Some days I think I my kids will drive me crazy. Some days I wonder what I was thinking to have two of them. Maybe we should have stuck with four legs and fur. And then there are days where they make you laugh like I haven’t laughed in years. They ask questions that I just don’t have the answer to, or haven’t event given the slightest thought to. And who said sales people aren’t born, children under the age of 10 should win top sales person of the year awards.
But how do you truly fall back I love with your children, when it seems we can’t find enough time to spend with the kids, on ourselves or with our spouses’. When I’m driving from lessons to games, to the grocery store and running errands, oh and don’t forget to include work, it all becomes a bit of a haze.
Last week while driving to yet another meeting, I tuned into my favorite station while they were hosting the annual Stollery Children’s Hospital telethon in Edmonton, AB. When my son was one I truly started to tune into the stories that were being told on the telethons, the people behind the scenes the heartache that comes with any children’s hospital.
There was one family, who’s son was in the hospital that pulled at my heartstrings. She starts by telling us it was a normal day at the breakfast table, when her son pushed his chair away from the table and call out he was “done.” The Chair flipped backwards, fell to the floor and that moment changed their life as they knew it. After arriving at the Stollery, doctors had told them their son wouldn’t come out of it with anything more than a vegetative state. They went on to talk about the many surgeries, the moments of grief followed by the amazing miracles that their son has given the doctors and how he has since come a long way, but their journey was far from over.
This was one of those stories as a mom I connected to, as my son would do a very similar dining routine when he was so proud that he had finished his dinner. We were lucky parents, our son hadn’t really even had a cold and we had never needed to take him to a hospital. That day I picked up the phone and made my first donation to the Stollery and it felt good, like prepaying a amount on your credit card with the hopes of never needing to use it.
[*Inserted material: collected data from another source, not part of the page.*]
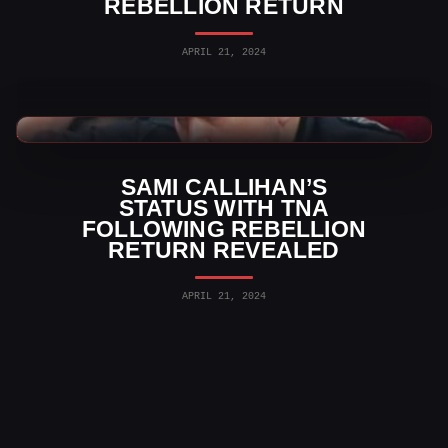
REBELLION RETURN
APRIL 21, 2024
TNA Wrestling News
SAMI CALLIHAN’S
STATUS WITH TNA
FOLLOWING REBELLION
RETURN REVEALED
APRIL 21, 2024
A year later our daughter was born and the doctors knew immediately that she didn’t sound quite right, but they believed it was just her throat that hadn’t finished be developed, they assured us it would cure itself, even though she had turned blue when she was only hours old. This was the start of a very emotional journey that lasted for the next 8 months. We visited many doctors, waited only to be told it was in my head and I truly had “compairitis” and that I shouldn’t compare my children to each other. I shouldn’t worry so much. What I had a hard time believing was that when a child turns blue on two more occasions, how is that in my head? No one had an answer and one nurse once said, “your child can not speak and you are the only one who can and should continue to find out what is truly wrong, and don’t stop until you are happy with the answer.” And that is what drove me to find more answers.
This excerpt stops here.